If you’re starting to think about retirement and what this next chapter of your life is going to look like, you may have a lot of questions. When to retire, even IF you should retire, what to do and where to go when you retire are all significant questions that come with this exciting (and hopefully relaxing) new chapter. Some people choose to move to active retirement communities, while others choose to downsize to a home closer to their family. Some retirees find the home of their dreams, while others find something modest that they can check into in between travels. However, more and more retirees are choosing to buy land as part of their retirement plan to diversify their portfolios and set them up for a comfortable next phase of life.

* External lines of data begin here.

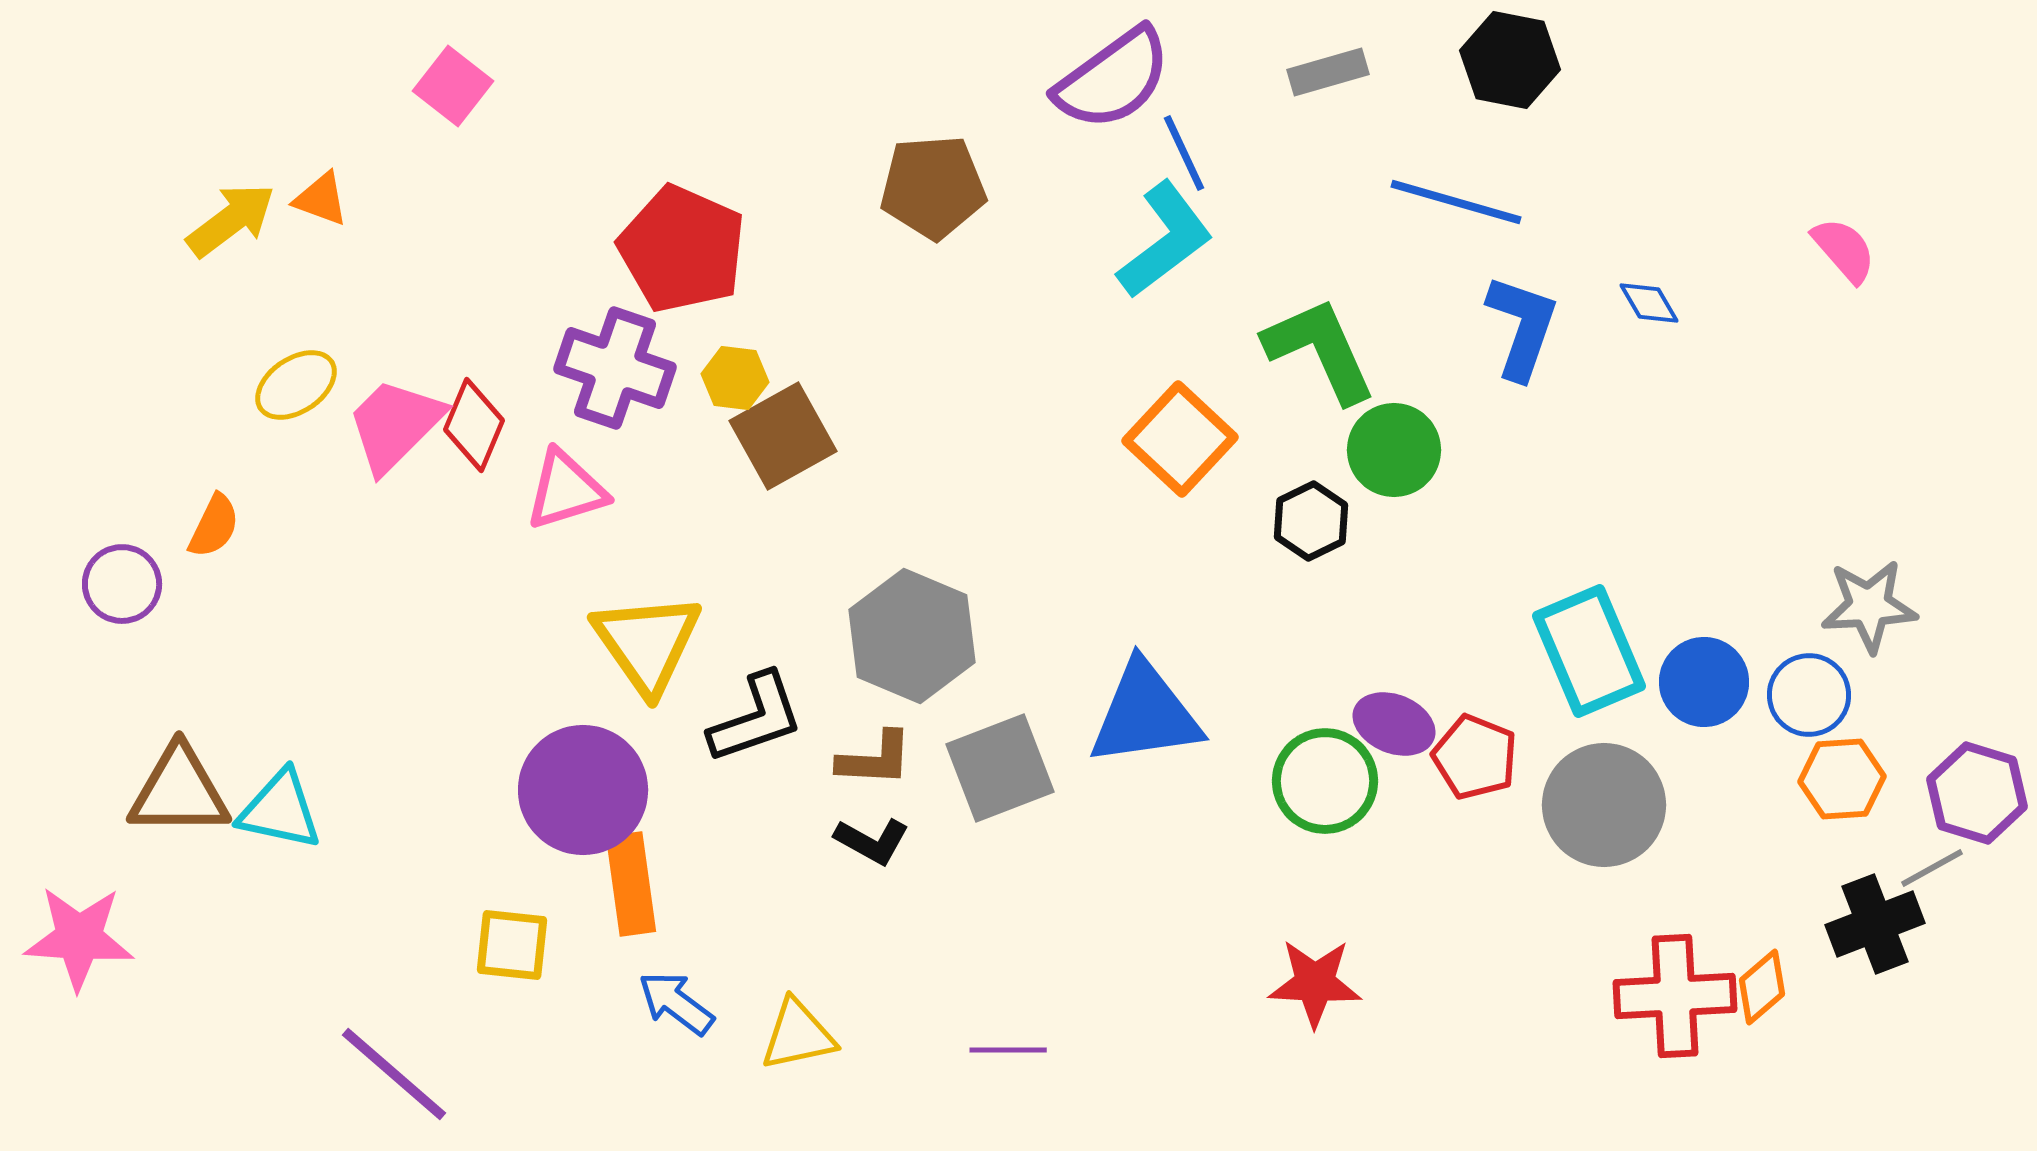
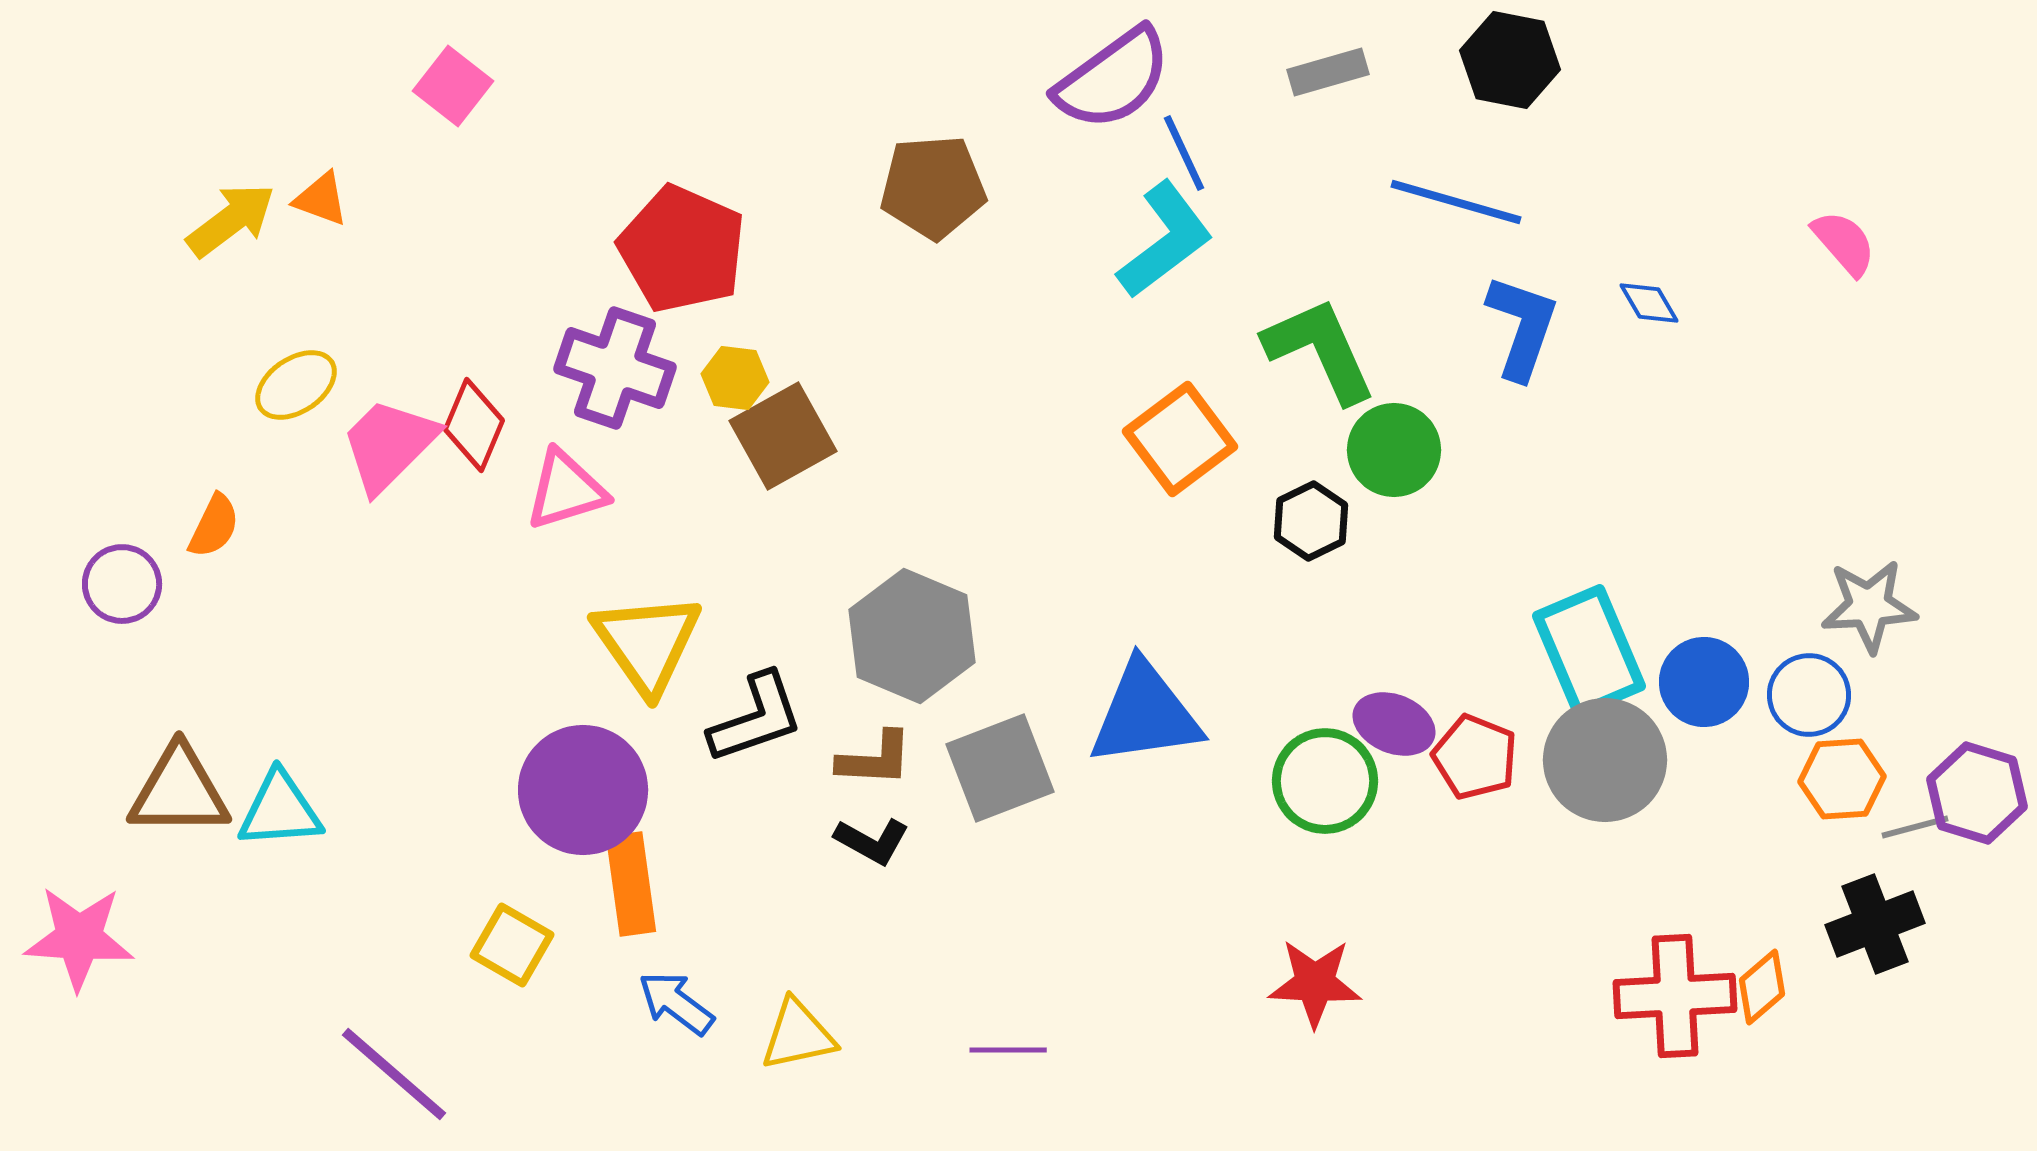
pink semicircle at (1844, 250): moved 7 px up
pink trapezoid at (395, 425): moved 6 px left, 20 px down
orange square at (1180, 439): rotated 10 degrees clockwise
gray circle at (1604, 805): moved 1 px right, 45 px up
cyan triangle at (280, 810): rotated 16 degrees counterclockwise
gray line at (1932, 868): moved 17 px left, 41 px up; rotated 14 degrees clockwise
yellow square at (512, 945): rotated 24 degrees clockwise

When to Buy Land for Retirement

It’s becoming more and more common for younger generations to start being proactive about their retirement in their youth. They understand the power in investing in retirement early and learn the benefits of delayed gratification quickly. The earlier you can buy land for retirement, the more equity you can build. Buying land years before you plan to retire allows you to develop the land into the place you eventually want it to be. This takes careful planning and research, as you want to make sure the land you buy now will be what you want it to be when you finally get to retire. Once you’ve carefully considered your ideal timeline, finances, and the real estate market in the area in which you plan on investing, make the first steps to make your investment happen. The sooner you can purchase your dream land, the more time you have to transform it into the perfect retirement haven.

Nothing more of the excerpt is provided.